The students would work in the four hours of muted, early morning-type sunlight and on through the darkness, with falling snow and icebergs floating by, almost near enough to touch.

“Every day on the way down there I’m waking up early and going to the bridge, getting the binoculars and just looking around,” Lang said. “Every day it seemed like something new would come because the farther south we got, the more ice we’d see, the fewer animals we’d see.”

Kitted out in cold-weather gear provided by the National Science Foundation, the students said they didn’t find the cold unbearable.

“When you go down there, you expect to walk out and it’s instantly freezing, but it wasn’t the case,” Taylor said. “It was cold, obviously, but it was actually a lot more manageable than I thought…The only thing that was really bad was when you’re down on the deck. There were a couple of times where we were working on the equipment and I would have to get on my knees or actually lay on my back on the deck of the ship. I had waves going up my pant legs as I was trying to replace a piece of equipment, and washing over me as I was laying on the deck, working on equipment and the water’s very cold.”

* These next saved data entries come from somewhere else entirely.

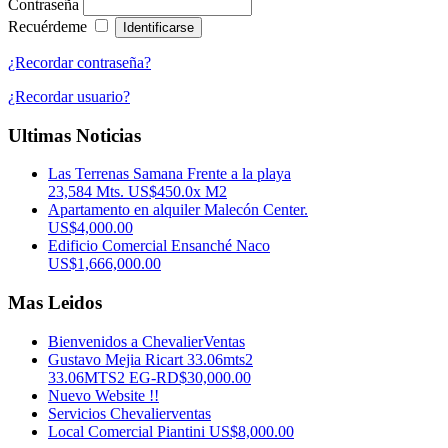
Contraseña
Recuérdeme
¿Recordar contraseña?
¿Recordar usuario?
Ultimas Noticias
Las Terrenas Samana Frente a la playa
23,584 Mts. US$450.0x M2
Apartamento en alquiler Malecón Center.
US$4,000.00
Edificio Comercial Ensanché Naco
US$1,666,000.00
Mas Leidos
Bienvenidos a ChevalierVentas
Gustavo Mejia Ricart 33.06mts2
33.06MTS2 EG-RD$30,000.00
Nuevo Website !!
Servicios Chevalierventas
Local Comercial Piantini US$8,000.00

Palmer Station, AntarcticaEach of the students called the research, cruise and stay in Antarctica as an opportunity of a lifetime.

“There were several of us that would gather on the back of the ship and just stare,” Waggoner said. “It was sort of unusual to have a group of five or six people together and not have a conversation, but there were really no words that could be said. You’re just kind of standing there in awe and silence of what you’re seeing.”

He described the Antarctic scenery as amazing.

“I was a bit surprised by what it was in terms of seeing so much rock, so much granite and then just completely covered with ice and snow,” Waggoner said. “When you are at the top of the glacier, when you’re able to kind of look out and see sightes that are kind of beyond amazement.”

“As soon as I got off the boat and actually set foot on Antarctica, I basically just stopped and just thought, I’m doing something that very few people in the world have ever done and that moment right there made the whole trip worthwhile,” Taylor added.